# Input for this task
──────

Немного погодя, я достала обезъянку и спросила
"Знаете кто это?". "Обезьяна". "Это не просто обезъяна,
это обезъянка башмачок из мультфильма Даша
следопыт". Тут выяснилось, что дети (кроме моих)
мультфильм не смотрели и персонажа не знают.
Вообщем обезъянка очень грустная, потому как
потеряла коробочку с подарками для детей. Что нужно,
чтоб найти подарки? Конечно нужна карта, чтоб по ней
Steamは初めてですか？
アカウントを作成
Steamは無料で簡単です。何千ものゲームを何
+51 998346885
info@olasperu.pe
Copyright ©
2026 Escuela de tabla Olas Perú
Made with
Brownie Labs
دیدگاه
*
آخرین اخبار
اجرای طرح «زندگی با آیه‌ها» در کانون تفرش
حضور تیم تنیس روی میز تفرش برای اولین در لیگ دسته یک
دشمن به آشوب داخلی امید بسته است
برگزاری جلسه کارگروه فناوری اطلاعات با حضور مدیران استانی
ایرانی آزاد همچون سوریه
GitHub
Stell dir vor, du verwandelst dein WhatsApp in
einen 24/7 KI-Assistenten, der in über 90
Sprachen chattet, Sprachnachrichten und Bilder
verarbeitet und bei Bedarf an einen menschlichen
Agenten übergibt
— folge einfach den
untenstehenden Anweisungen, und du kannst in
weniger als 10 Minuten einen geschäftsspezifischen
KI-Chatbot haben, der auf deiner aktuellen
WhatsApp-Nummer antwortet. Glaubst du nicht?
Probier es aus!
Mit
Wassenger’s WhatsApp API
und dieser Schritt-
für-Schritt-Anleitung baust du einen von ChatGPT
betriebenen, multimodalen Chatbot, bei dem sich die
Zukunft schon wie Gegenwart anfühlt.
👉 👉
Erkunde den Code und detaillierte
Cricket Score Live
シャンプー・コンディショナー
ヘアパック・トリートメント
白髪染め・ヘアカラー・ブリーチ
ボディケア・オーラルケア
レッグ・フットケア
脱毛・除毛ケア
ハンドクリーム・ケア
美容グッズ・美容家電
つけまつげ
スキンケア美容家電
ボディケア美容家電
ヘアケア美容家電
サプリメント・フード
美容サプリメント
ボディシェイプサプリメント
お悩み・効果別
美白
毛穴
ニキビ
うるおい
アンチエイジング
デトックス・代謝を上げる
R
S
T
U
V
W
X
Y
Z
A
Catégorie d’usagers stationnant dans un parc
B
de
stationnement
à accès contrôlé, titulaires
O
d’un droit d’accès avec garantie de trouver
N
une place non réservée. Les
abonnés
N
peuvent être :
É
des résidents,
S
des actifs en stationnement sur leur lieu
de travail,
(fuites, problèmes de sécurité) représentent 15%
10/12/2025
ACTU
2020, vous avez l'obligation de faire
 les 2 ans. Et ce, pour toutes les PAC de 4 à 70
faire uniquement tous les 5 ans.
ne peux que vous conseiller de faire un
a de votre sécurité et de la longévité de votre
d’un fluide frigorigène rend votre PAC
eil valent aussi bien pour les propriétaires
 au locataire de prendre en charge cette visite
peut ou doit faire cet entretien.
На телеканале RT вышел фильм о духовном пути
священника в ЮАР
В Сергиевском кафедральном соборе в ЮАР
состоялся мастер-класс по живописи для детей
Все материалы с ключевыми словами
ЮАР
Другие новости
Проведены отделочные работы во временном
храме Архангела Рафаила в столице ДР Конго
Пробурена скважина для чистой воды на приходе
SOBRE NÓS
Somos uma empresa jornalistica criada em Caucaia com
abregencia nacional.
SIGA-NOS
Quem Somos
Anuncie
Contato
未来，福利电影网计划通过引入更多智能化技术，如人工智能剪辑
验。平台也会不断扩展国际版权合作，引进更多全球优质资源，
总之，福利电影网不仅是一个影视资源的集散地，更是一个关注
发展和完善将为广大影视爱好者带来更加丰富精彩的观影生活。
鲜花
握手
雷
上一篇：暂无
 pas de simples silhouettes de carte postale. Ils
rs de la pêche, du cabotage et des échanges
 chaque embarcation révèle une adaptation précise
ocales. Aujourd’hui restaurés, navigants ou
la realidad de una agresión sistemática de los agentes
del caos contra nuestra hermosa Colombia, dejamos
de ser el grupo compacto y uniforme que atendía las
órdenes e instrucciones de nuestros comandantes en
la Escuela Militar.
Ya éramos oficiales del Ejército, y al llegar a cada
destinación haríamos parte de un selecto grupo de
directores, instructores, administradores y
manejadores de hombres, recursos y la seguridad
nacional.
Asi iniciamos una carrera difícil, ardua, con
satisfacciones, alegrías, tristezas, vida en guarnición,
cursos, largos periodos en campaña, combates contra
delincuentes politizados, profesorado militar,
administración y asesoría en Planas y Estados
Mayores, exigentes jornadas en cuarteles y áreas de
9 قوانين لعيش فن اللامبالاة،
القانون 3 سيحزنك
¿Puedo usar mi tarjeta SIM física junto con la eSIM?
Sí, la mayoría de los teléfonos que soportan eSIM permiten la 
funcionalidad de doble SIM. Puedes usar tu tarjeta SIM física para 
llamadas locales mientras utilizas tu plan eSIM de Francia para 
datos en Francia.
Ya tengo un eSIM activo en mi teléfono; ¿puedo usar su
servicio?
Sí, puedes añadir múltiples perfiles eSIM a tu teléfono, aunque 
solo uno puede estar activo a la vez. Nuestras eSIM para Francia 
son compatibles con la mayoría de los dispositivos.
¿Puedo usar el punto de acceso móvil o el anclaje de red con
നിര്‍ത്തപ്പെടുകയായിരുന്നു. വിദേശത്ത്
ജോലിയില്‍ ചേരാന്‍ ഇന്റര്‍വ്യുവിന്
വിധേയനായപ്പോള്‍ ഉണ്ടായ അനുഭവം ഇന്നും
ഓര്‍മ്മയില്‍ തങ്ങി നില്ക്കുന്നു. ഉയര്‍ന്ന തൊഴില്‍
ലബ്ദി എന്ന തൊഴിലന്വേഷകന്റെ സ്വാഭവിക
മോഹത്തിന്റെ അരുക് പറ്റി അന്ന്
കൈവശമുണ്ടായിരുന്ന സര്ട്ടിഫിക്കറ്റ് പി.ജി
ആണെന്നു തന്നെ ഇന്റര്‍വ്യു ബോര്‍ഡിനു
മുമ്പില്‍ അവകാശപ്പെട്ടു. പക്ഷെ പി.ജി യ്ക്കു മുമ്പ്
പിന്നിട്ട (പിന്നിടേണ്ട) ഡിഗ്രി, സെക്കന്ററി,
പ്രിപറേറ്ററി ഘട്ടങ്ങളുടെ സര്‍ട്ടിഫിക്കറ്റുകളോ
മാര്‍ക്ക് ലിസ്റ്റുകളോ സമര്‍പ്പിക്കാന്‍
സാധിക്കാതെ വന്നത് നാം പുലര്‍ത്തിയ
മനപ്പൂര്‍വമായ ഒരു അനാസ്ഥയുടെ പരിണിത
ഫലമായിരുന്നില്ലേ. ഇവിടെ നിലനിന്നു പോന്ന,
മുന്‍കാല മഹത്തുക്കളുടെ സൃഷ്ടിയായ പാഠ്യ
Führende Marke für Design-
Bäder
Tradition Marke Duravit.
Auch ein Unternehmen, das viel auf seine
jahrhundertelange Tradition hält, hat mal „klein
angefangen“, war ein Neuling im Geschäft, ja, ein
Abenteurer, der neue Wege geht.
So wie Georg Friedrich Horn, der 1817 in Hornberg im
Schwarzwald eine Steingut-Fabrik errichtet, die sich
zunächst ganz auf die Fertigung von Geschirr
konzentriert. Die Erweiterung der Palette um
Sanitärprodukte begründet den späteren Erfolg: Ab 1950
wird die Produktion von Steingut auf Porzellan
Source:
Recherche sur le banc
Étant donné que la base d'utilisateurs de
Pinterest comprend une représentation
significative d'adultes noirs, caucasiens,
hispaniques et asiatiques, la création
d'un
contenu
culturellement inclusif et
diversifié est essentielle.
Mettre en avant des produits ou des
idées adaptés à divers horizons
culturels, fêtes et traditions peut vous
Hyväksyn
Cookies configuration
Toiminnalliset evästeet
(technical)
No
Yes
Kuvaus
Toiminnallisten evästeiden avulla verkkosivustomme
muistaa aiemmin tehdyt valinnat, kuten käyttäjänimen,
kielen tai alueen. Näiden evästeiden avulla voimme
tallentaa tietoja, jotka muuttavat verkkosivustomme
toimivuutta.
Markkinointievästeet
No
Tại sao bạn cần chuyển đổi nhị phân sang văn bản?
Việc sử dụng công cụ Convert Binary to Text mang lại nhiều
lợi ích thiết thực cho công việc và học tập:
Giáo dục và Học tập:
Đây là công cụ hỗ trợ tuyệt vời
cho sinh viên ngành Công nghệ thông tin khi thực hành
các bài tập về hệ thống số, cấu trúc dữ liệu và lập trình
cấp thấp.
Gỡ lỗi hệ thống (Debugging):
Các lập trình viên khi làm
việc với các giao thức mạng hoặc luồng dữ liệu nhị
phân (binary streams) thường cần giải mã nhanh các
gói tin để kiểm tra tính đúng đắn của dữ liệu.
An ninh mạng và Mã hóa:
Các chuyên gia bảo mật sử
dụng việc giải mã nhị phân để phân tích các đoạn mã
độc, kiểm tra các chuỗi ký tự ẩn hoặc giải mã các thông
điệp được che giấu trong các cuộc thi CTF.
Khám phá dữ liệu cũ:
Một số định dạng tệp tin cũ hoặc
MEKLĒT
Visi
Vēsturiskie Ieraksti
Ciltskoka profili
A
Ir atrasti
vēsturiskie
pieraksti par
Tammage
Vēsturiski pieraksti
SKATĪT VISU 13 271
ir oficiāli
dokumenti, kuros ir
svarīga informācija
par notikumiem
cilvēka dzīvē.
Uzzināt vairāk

──────

# What to work on
Search the entries for the word "thông". Copy each line where it appears.

# Result below
cho sinh viên ngành Công nghệ thông tin khi thực hành
độc, kiểm tra các chuỗi ký tự ẩn hoặc giải mã các thông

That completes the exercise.